Gaieté, diète et repos.

On ferait un gros volume rien que des prescriptions non seulement imaginées, conseillées par les médecins, mais ordonnées sous des peines sévères par l'autorité et le gouvernement. Dans un très curieux livre,—quatre gros volumes in-folio, par Delamare, conseiller commissaire du Roy au Châtelet de Paris (MDCCXXIX); c'est un traité de la police, mais dans un sens élevé et général.

A l'article de la peste, les médecins sont sévèrement traités, et on leur impose de rudes devoirs. On donne une liste de parfums,—préservatifs;—après en avoir indiqué quelques-uns, on en signale un autre sous ce titre:

Autre parfum préservatif pour les personnes de condition.
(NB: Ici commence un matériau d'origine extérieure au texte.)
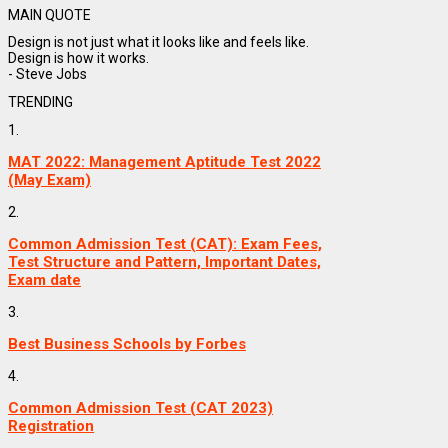
MAIN QUOTE
Design is not just what it looks like and feels like.
Design is how it works.
- Steve Jobs
TRENDING
1.
MAT 2022: Management Aptitude Test 2022
(May Exam)
2.
Common Admission Test (CAT): Exam Fees,
Test Structure and Pattern, Important Dates,
Exam date
3.
Best Business Schools by Forbes
4.
Common Admission Test (CAT 2023)
Registration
Un médecin raconte qu'un client riche lui dit un jour: «Qu'est-ce que ce médicament de deux sous! gardez ça pour les pauvres, et donnez-moi quelque chose de rare, j'y mettrai le prix.»

Dans un autre livre très estimable du docteur Guybert, le Médecin et l'Apothicaire charitables (MDCLIII), il indique au contraire, après les médicaments rares, coûteux ou à la mode, des drogues équivalentes pour les pauvres.

Ainsi, en place de l'orviétan et du bézoard, si fort en crédit de son temps, il indique comme contrepoison le citron;—peut-être en exagère-t-il les vertus, par la confiance en Virgile, qui a dit au livre II des Géorgiques:

«Contre les poisons des marâtres, il n'est rien de plus sûr que le citron.»

Mais, ce qui est au moins aussi certain, il cite contre la peste une recette dite médicament des trois adverbes:

Cite, longe, tarde, vite, loin, tard.